Unnamed: 0,Id,Abstract,Task 2
0,D00001,Rapid popularity of Internet of Things (IoT) a...,THEORETICAL
1,D00002,"In this paper, we address the problem of compu...",THEORETICAL
2,D00003,High quality upsampling of sparse 3D point clo...,ENGINEERING
3,D00004,Internet is the main source of information now...,EMPIRICAL
4,D00005,Automated Facial Expression Recognition (FER) ...,ENGINEERING


## 資料切割  (Partition)
在訓練時，我們需要有個方法去檢驗訓練結果的好壞，因此需要將訓練資料切成training/validataion set。   
While training, we need some method to exam our model's performance, so we divide our training data into training/validataion set.

In [5]:
from sklearn.utils import shuffle
from sklearn.model_selection import train_test_split

trainset, validset = train_test_split(dataset, test_size=0.1, random_state=42)

trainset.to_csv('trainset.csv', index=False)
validset.to_csv('validset.csv', index=False)

### For test data

In [6]:
dataset = pd.read_csv('../data/task2_public_testset.csv', dtype=str)
dataset.drop('Title',axis=1,inplace=True)
dataset.drop('Categories',axis=1,inplace=True)
dataset.drop('Created Date',axis=1, inplace=True)
dataset.drop('Authors',axis=1,inplace=True)
dataset.to_csv('testset.csv',index=False)

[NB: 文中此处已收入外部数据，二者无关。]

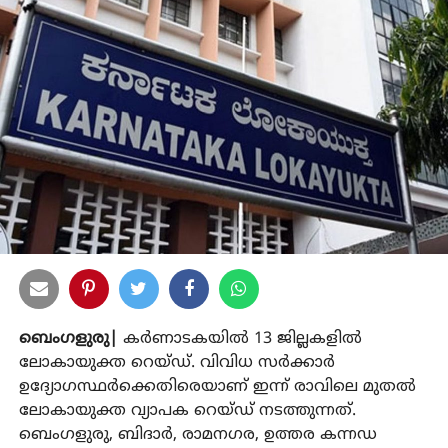
ബെംഗളുരു|
കര്‍ണാടകയില്‍ 13 ജില്ലകളില്‍
ലോകായുക്ത റെയ്ഡ്. വിവിധ സര്‍ക്കാര്‍
ഉദ്യോഗസ്ഥര്‍ക്കെതിരെയാണ് ഇന്ന് രാവിലെ മുതല്‍
ലോകായുക്ത വ്യാപക റെയ്ഡ് നടത്തുന്നത്.
ബെംഗളുരു, ബിദാര്‍, രാമനഗര, ഉത്തര കന്നഡ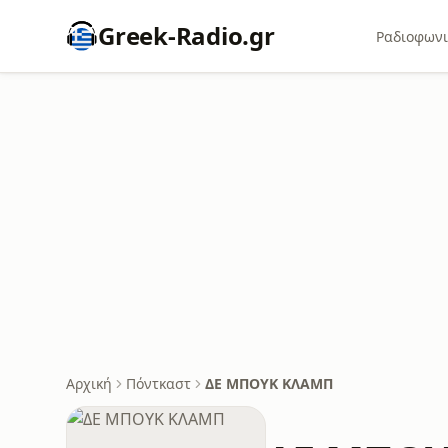
Greek-Radio.gr
Ραδιοφωνι
Αρχική
Πόντκαστ
ΔΕ ΜΠΟΥΚ ΚΛΑΜΠ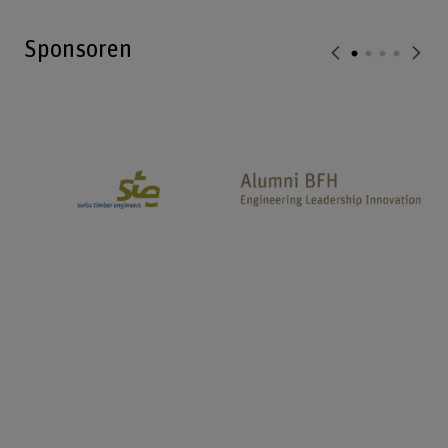
Sponsoren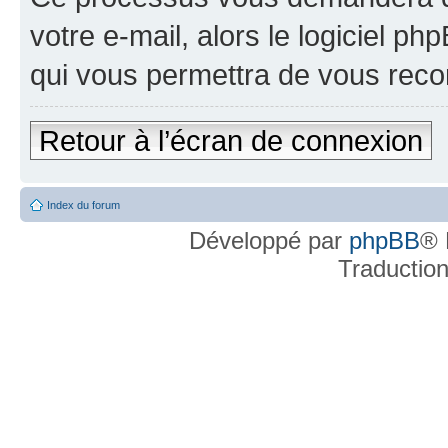
votre e-mail, alors le logiciel 
qui vous permettra de vous reco
Retour à l’écran de connexion
Index du forum
Développé par
phpBB
® 
Traductio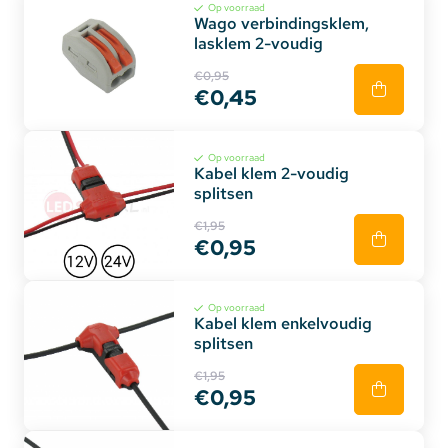
Op voorraad
Wago verbindingsklem,
lasklem 2-voudig
€0,95
€0,45
Op voorraad
Kabel klem 2-voudig
splitsen
€1,95
€0,95
Op voorraad
Kabel klem enkelvoudig
splitsen
€1,95
€0,95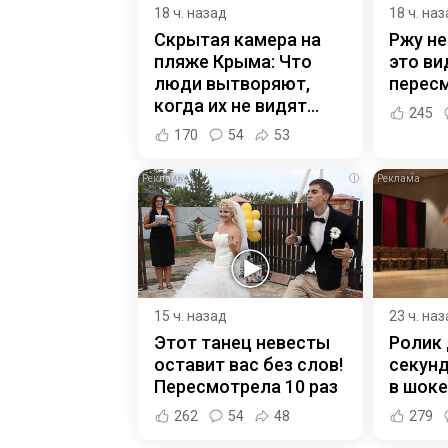
18 ч. назад
18 ч. на
Скрытая камера на
Ржу не
пляже Крыма: Что
это ви
люди вытворяют,
пересм
когда их не видят...
245
170
54
53
i
15 ч. назад
23 ч. на
Этот танец невесты
Ролик 
оставит вас без слов!
секунд
Пересмотрела 10 раз
в шоке
262
54
48
279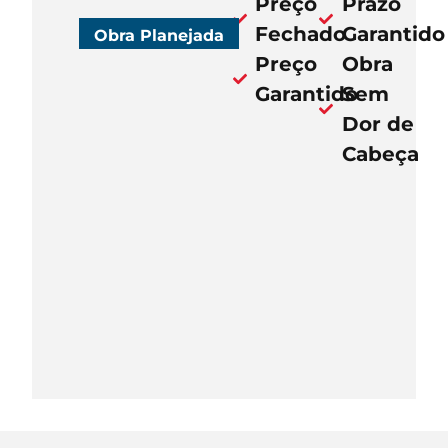
Preço
Prazo
Fechado
Garantido
Obra Planejada
Preço
Obra
Garantido
Sem
Dor de
Cabeça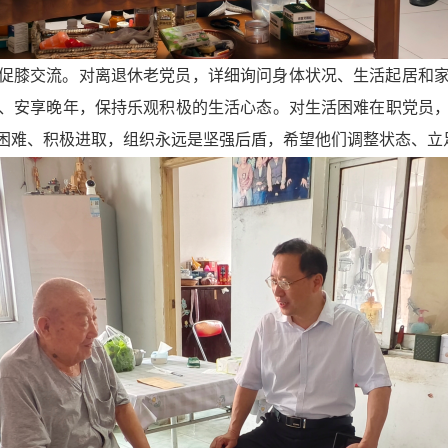
促膝交流。对离退休老党员，详细询问身体状况、生活起居和
、安享晚年，保持乐观积极的生活心态。对生活困难在职党员
困难、积极进取，组织永远是坚强后盾，希望他们调整状态、立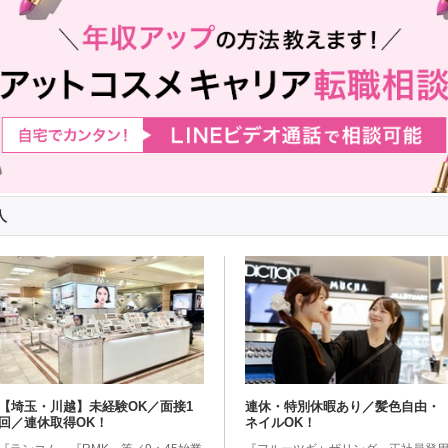
人
【埼玉・川越】未経験OK／面接1
連休・特別休暇あり／髪色自由・
回／連休取得OK！
ネイルOK！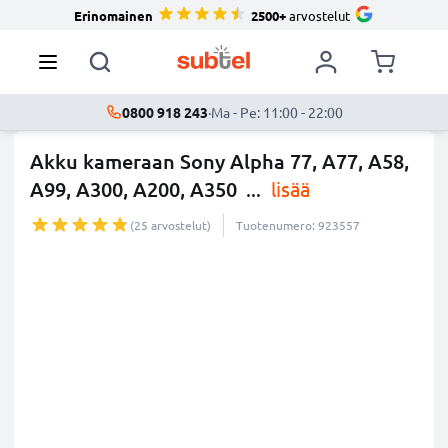
Erinomainen
2500+
arvostelut
0800 918 243
·
Ma - Pe: 11:00 - 22:00
Akku kameraan Sony Alpha 77, A77, A58,
A99, A300, A200, A350
...
lisää
(25 arvostelut)
Tuotenumero: 923557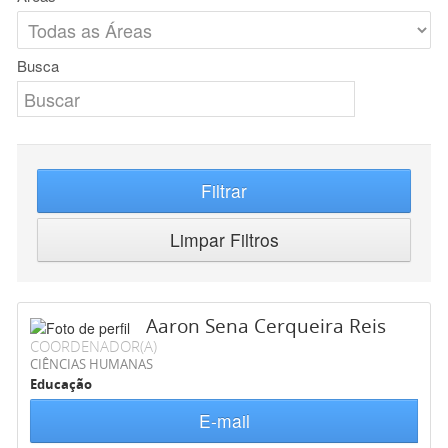
Busca
Filtrar
Limpar Filtros
Aaron Sena Cerqueira Reis
COORDENADOR(A)
CIÊNCIAS HUMANAS
Educação
E-mail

### 資料格式化 (Data formatting)  
有了字典後，接下來我們要把資料整理成一筆一筆，把input的句子轉成數字，把答案轉成onehot的形式。  
這裡，我們一樣使用`multiprocessing`來加入進行。  
After building dictionary, that's mapping our sentences into number array, and convert answers to onehot format.  

# BERT

In [7]:
from transformers import BertTokenizer, BertForMaskedLM

PRETRAINED_MODEL_NAME = 'bert-base-cased'

NUM_LABLES = 4

In [8]:
tokenizer = BertTokenizer.from_pretrained(PRETRAINED_MODEL_NAME)

vocab = tokenizer.vocab
print("字典大小：", len(vocab))

字典大小： 28996


In [9]:
from tqdm import tqdm_notebook as tqdm
from multiprocessing import Pool

def label_to_onehot(labels):
    """ Convert label to onehot .
        Args:
            labels (string): sentence's labels.
        Return:
            outputs (onehot list): sentence's onehot label.
    """
    label_dict = {'THEORETICAL': 0, 'ENGINEERING':1, 'EMPIRICAL':2, 'OTHERS':3}
    onehot = [0,0,0,0]
    for l in labels.split():
        onehot[label_dict[l]] = 1
    return onehot
        
def sentence_to_indices(sent, tokenizer):
    """ Convert sentence to its word indices.
    Args:
        sentence (str): One string.
    Return:
        indices (list of int): List of word indices.
    """
    return [tokenizer.convert_tokens_to_ids(word) for word in tokenizer.tokenize(sent)]
    
def get_dataset(data_path, tokenizer, n_workers=4):
    """ Load data and return dataset for training and validating.

    Args:
        data_path (str): Path to the data.
    """
    dataset = pd.read_csv(data_path, dtype=str)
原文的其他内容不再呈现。